▶ The input

* * * *

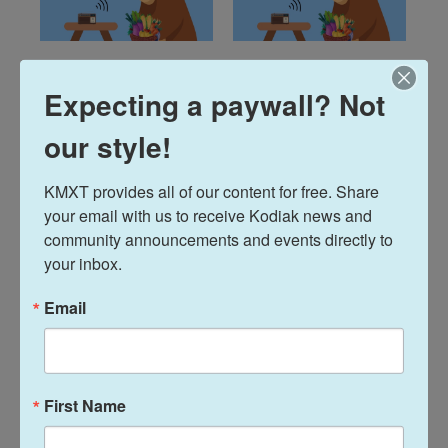
Talks Around the
Talks Around the
Expecting a paywall? Not
Farm Table: June
Farm Table: May
26, 2026
28, 2026
our style!
June 25, 2026
May 28, 2026
KMXT provides all of our content for free. Share 
LISTEN
•
1:04:10
LISTEN
•
42:38
your email with us to receive Kodiak news and 
community announcements and events directly to 
your inbox.
Email
First Name
Talks Around the
Talks Around the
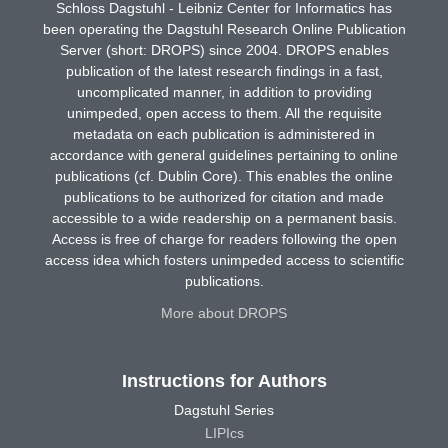
Schloss Dagstuhl - Leibniz Center for Informatics has
been operating the Dagstuhl Research Online Publication
Server (short: DROPS) since 2004. DROPS enables
publication of the latest research findings in a fast,
uncomplicated manner, in addition to providing
unimpeded, open access to them. All the requisite
metadata on each publication is administered in
accordance with general guidelines pertaining to online
publications (cf. Dublin Core). This enables the online
publications to be authorized for citation and made
accessible to a wide readership on a permanent basis.
Access is free of charge for readers following the open
access idea which fosters unimpeded access to scientific
publications.
More about DROPS
Instructions for Authors
Dagstuhl Series
LIPIcs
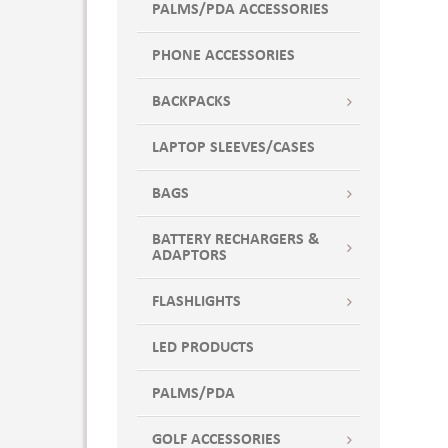
PALMS/PDA ACCESSORIES
PHONE ACCESSORIES
BACKPACKS
LAPTOP SLEEVES/CASES
BAGS
BATTERY RECHARGERS &
ADAPTORS
FLASHLIGHTS
LED PRODUCTS
PALMS/PDA
GOLF ACCESSORIES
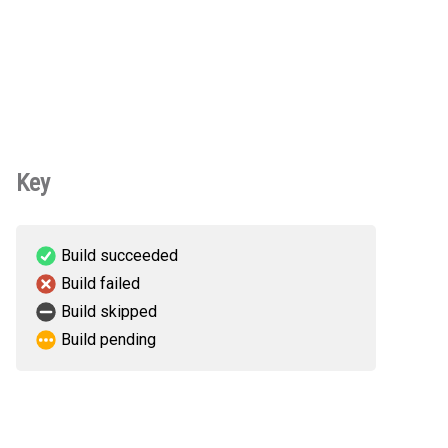
Key
Build succeeded
Build failed
Build skipped
Build pending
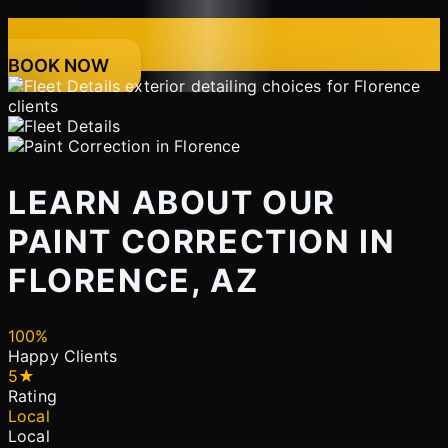
BOOK NOW
LEARN ABOUT OUR
PAINT CORRECTION IN
FLORENCE, AZ
100%
Happy Clients
5★
Rating
Local
Local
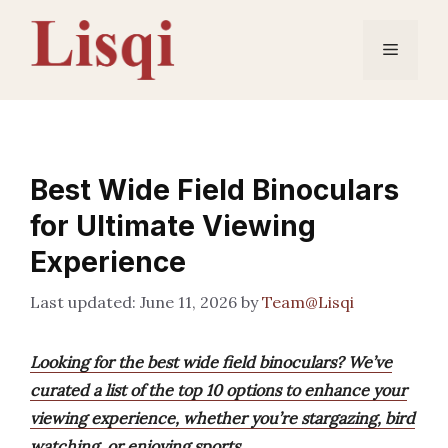
Skip
to
Menu
content
Best Wide Field Binoculars
for Ultimate Viewing
Experience
June 11, 2026
by
Team@Lisqi
Looking for the best wide field binoculars? We’ve
curated a list of the top 10 options to enhance your
viewing experience, whether you’re stargazing, bird
watching, or enjoying sports.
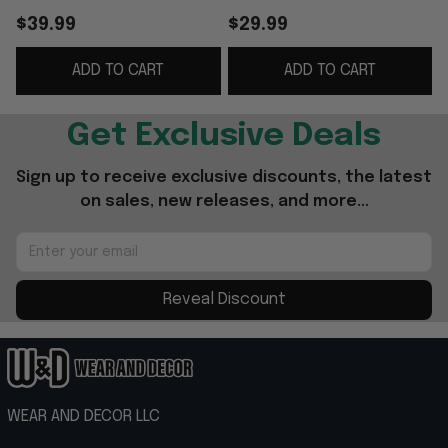
Special Birthday Gifts
Shirt Father's Day
$39.99
$29.99
For Dad
Gifts For Husband
G
ADD TO CART
ADD TO CART
Get Exclusive Deals
Sign up to receive exclusive discounts, the latest 
on sales, new releases, and more...
Reveal Discount
WEAR AND DECOR LLC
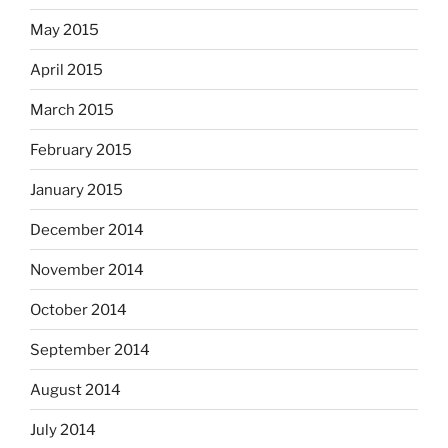
May 2015
April 2015
March 2015
February 2015
January 2015
December 2014
November 2014
October 2014
September 2014
August 2014
July 2014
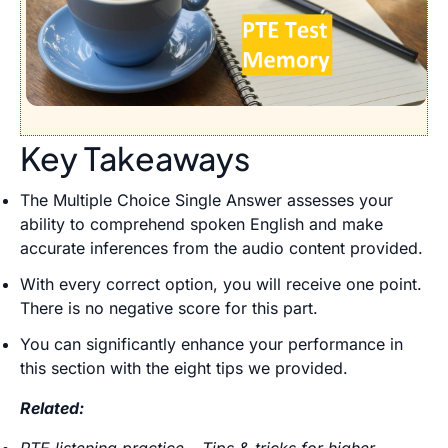
Key Takeaways
The Multiple Choice Single Answer assesses your
ability to comprehend spoken English and make
accurate inferences from the audio content provided.
With every correct option, you will receive one point.
There is no negative score for this part.
You can significantly enhance your performance in
this section with the eight tips we provided.
Related:
PTE listening practice – Tips & tricks for higher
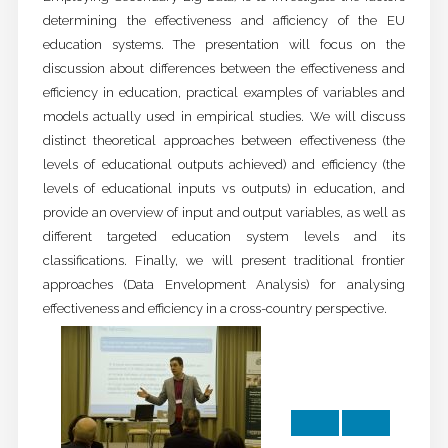
determining the effectiveness and afficiency of the EU
education systems. The presentation will focus on the
discussion about differences between the effectiveness and
efficiency in education, practical examples of variables and
models actually used in empirical studies. We will discuss
distinct theoretical approaches between effectiveness (the
levels of educational outputs achieved) and efficiency (the
levels of educational inputs vs outputs) in education, and
provide an overview of input and output variables, as well as
different targeted education system levels and its
classifications. Finally, we will present traditional frontier
approaches (Data Envelopment Analysis) for analysing
effectiveness and efficiency in a cross-country perspective.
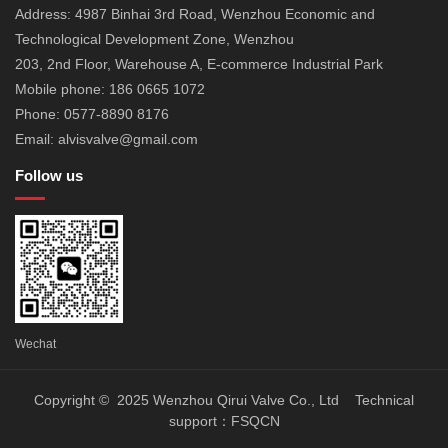
Address: 4987 Binhai 3rd Road, Wenzhou Economic and
Technological Development Zone, Wenzhou
203, 2nd Floor, Warehouse A, E-commerce Industrial Park
Mobile phone: 186 0665 1072
Phone: 0577-8890 8176
Email: alvisvalve@gmail.com
Follow us
Wechat
Copyright © 2025 Wenzhou Qirui Valve Co., Ltd Technical
support：
FSQCN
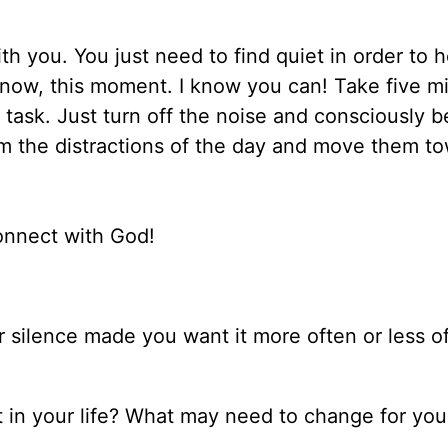
th you. You just need to find quiet in order to 
ht now, this moment. I know you can! Take five m
 task. Just turn off the noise and consciously b
om the distractions of the day and move them t
onnect with God!
r silence made you want it more often or less o
t in your life? What may need to change for you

* * * *

▶ Your instructions
Drop the images; copy every entry above exactly.

▶ Output
Talks Around the
Talks Around the
Expecting a paywall? Not
Farm Table: June
Farm Table: May
26, 2026
28, 2026
our style!
June 25, 2026
May 28, 2026
KMXT provides all of our content for free. Share 
LISTEN
•
1:04:10
LISTEN
•
42:38
your email with us to receive Kodiak news and 
community announcements and events directly to 
your inbox.
Email
First Name
Talks Around the
Talks Around the
Schloss Dagstuhl - Leibniz Center for Informatics has
been operating the Dagstuhl Research Online Publication
Server (short: DROPS) since 2004. DROPS enables
publication of the latest research findings in a fast,
uncomplicated manner, in addition to providing
unimpeded, open access to them. All the requisite
metadata on each publication is administered in
accordance with general guidelines pertaining to online
publications (cf. Dublin Core). This enables the online
publications to be authorized for citation and made
accessible to a wide readership on a permanent basis.
Access is free of charge for readers following the open
access idea which fosters unimpeded access to scientific
publications.
More about DROPS
Instructions for Authors
Dagstuhl Series
LIPIcs
PALMS/PDA ACCESSORIES
PHONE ACCESSORIES
BACKPACKS
LAPTOP SLEEVES/CASES
BAGS
BATTERY RECHARGERS &
ADAPTORS
FLASHLIGHTS
LED PRODUCTS
PALMS/PDA
GOLF ACCESSORIES
Key
Build succeeded
Build failed
Build skipped
Build pending
BOOK NOW
LEARN ABOUT OUR
PAINT CORRECTION IN
FLORENCE, AZ
100%
Happy Clients
5★
Rating
Local
Local
Skip
to
Menu
content
Best Wide Field Binoculars
for Ultimate Viewing
Experience
June 11, 2026
by
Team@Lisqi
Looking for the best wide field binoculars? We’ve
curated a list of the top 10 options to enhance your
viewing experience, whether you’re stargazing, bird
watching, or enjoying sports.
Special Birthday Gifts
Shirt Father's Day
$39.99
$29.99
For Dad
Gifts For Husband
G
ADD TO CART
ADD TO CART
Get Exclusive Deals
Sign up to receive exclusive discounts, the latest 
on sales, new releases, and more...
Reveal Discount
WEAR AND DECOR LLC
May 2015
April 2015
March 2015
February 2015
January 2015
December 2014
November 2014
October 2014
September 2014
August 2014
July 2014
Key Takeaways
The Multiple Choice Single Answer assesses your
ability to comprehend spoken English and make
accurate inferences from the audio content provided.
With every correct option, you will receive one point.
There is no negative score for this part.
You can significantly enhance your performance in
this section with the eight tips we provided.
Related:
PTE listening practice – Tips & tricks for higher
determining the effectiveness and afficiency of the EU
education systems. The presentation will focus on the
discussion about differences between the effectiveness and
efficiency in education, practical examples of variables and
models actually used in empirical studies. We will discuss
distinct theoretical approaches between effectiveness (the
levels of educational outputs achieved) and efficiency (the
levels of educational inputs vs outputs) in education, and
provide an overview of input and output variables, as well as
different targeted education system levels and its
classifications. Finally, we will present traditional frontier
approaches (Data Envelopment Analysis) for analysing
effectiveness and efficiency in a cross-country perspective.
Address: 4987 Binhai 3rd Road, Wenzhou Economic and
Technological Development Zone, Wenzhou
203, 2nd Floor, Warehouse A, E-commerce Industrial Park
Mobile phone: 186 0665 1072
Phone: 0577-8890 8176
Email: alvisvalve@gmail.com
Follow us
Wechat
Copyright © 2025 Wenzhou Qirui Valve Co., Ltd Technical
support：
FSQCN
th you. You just need to find quiet in order to 
ht now, this moment. I know you can! Take five m
 task. Just turn off the noise and consciously b
om the distractions of the day and move them t
onnect with God!
r silence made you want it more often or less o
t in your life? What may need to change for you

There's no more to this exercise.